* **Exercise description**:
Without the pictures, retype exactly the lines from the top of the entries below through the line that contains "При изготовлении сэндвич-панелей".

Collected data:
--
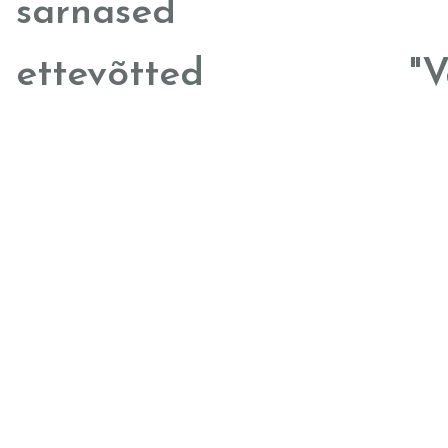
sarnased
ettevõtted
"V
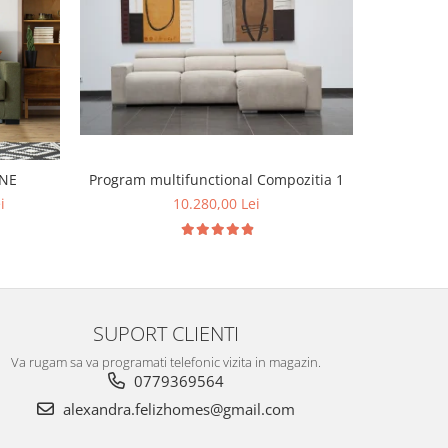
Program m
ANE
Program multifunctional Compozitia 1
i
10.280,00 Lei
SUPORT CLIENTI
Va rugam sa va programati telefonic vizita in magazin.
0779369564
alexandra.felizhomes@gmail.com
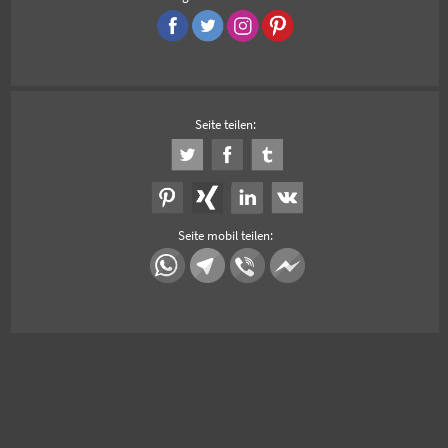
Seite teilen:
Seite mobil teilen:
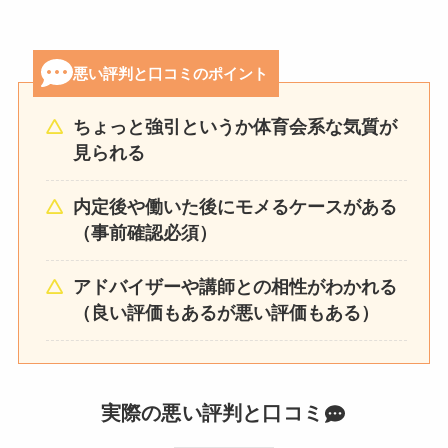
悪い評判と口コミのポイント
ちょっと強引というか体育会系な気質が
見られる
内定後や働いた後にモメるケースがある
（事前確認必須）
アドバイザーや講師との相性がわかれる
（良い評価もあるが悪い評価もある）
実際の悪い評判と口コミ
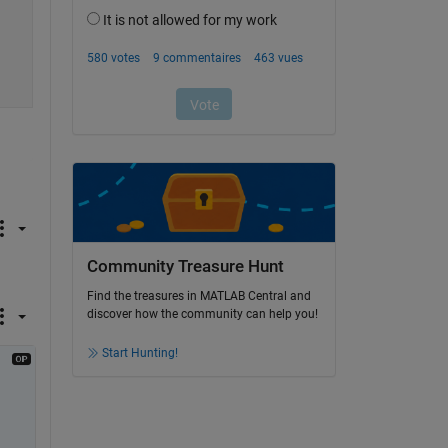
Community Treasure Hunt
Find the treasures in MATLAB Central and
discover how the community can help you!
Start Hunting!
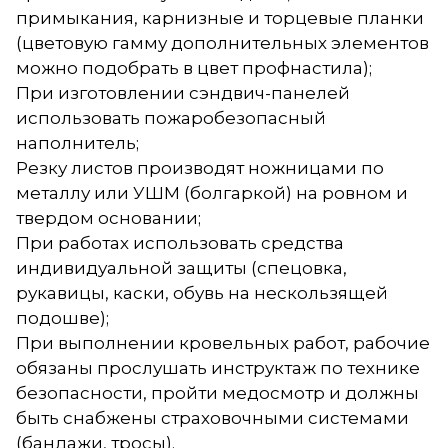
примыкания, карнизные и торцевые планки
(цветовую гамму дополнительных элементов
можно подобрать в цвет профнастила);
При изготовлении сэндвич-панелей
использовать пожаробезопасный
наполнитель;
Резку листов производят ножницами по
металлу или УШМ (болгаркой) на ровном и
твердом основании;
При работах использовать средства
индивидуальной защиты (спецовка,
рукавицы, каски, обувь на нескользящей
подошве);
При выполнении кровельных работ, рабочие
обязаны прослушать инструктаж по технике
безопасности, пройти медосмотр и должны
быть снабжены страховочными системами
(бандажи, тросы).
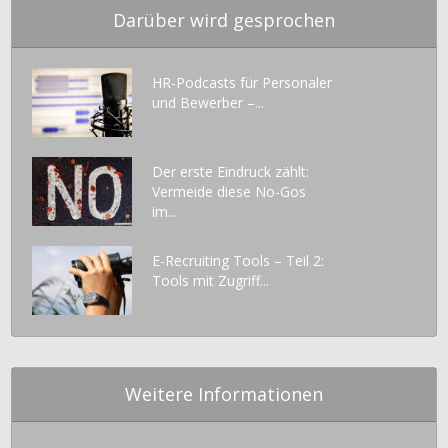
Darüber wird gesprochen
HR-Podcasts für Personaler
und Bewerber –...
Der erste Eindruck zählt:
Vermeide diese No-Gos
im...
E-Recruiting Tools – Teil 2:
Tools mit Zugriff...
Weitere Informationen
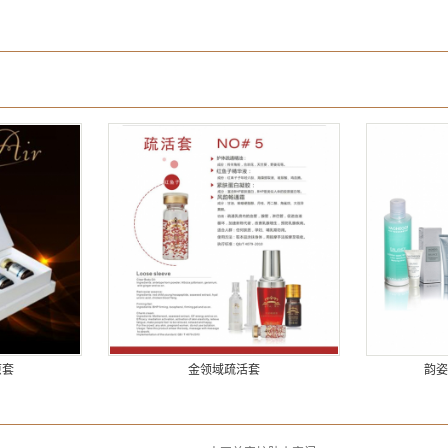
原套
金领域疏活套
韵姿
--
* **Written answer**:
sarnased
ettevõtted
"V
Program m
ANE
Program multifunctional Compozitia 1
i
10.280,00 Lei
SUPORT CLIENTI
Va rugam sa va programati telefonic vizita in magazin.
0779369564
alexandra.felizhomes@gmail.com
Seite teilen:
Seite mobil teilen:
悪い評判と口コミのポイント
ちょっと強引というか体育会系な気質が
見られる
内定後や働いた後にモメるケースがある
（事前確認必須）
アドバイザーや講師との相性がわかれる
（良い評価もあるが悪い評価もある）
実際の悪い評判と口コミ
Community Treasure Hunt
Find the treasures in MATLAB Central and
discover how the community can help you!
Start Hunting!
примыкания, карнизные и торцевые планки
(цветовую гамму дополнительных элементов
можно подобрать в цвет профнастила);
При изготовлении сэндвич-панелей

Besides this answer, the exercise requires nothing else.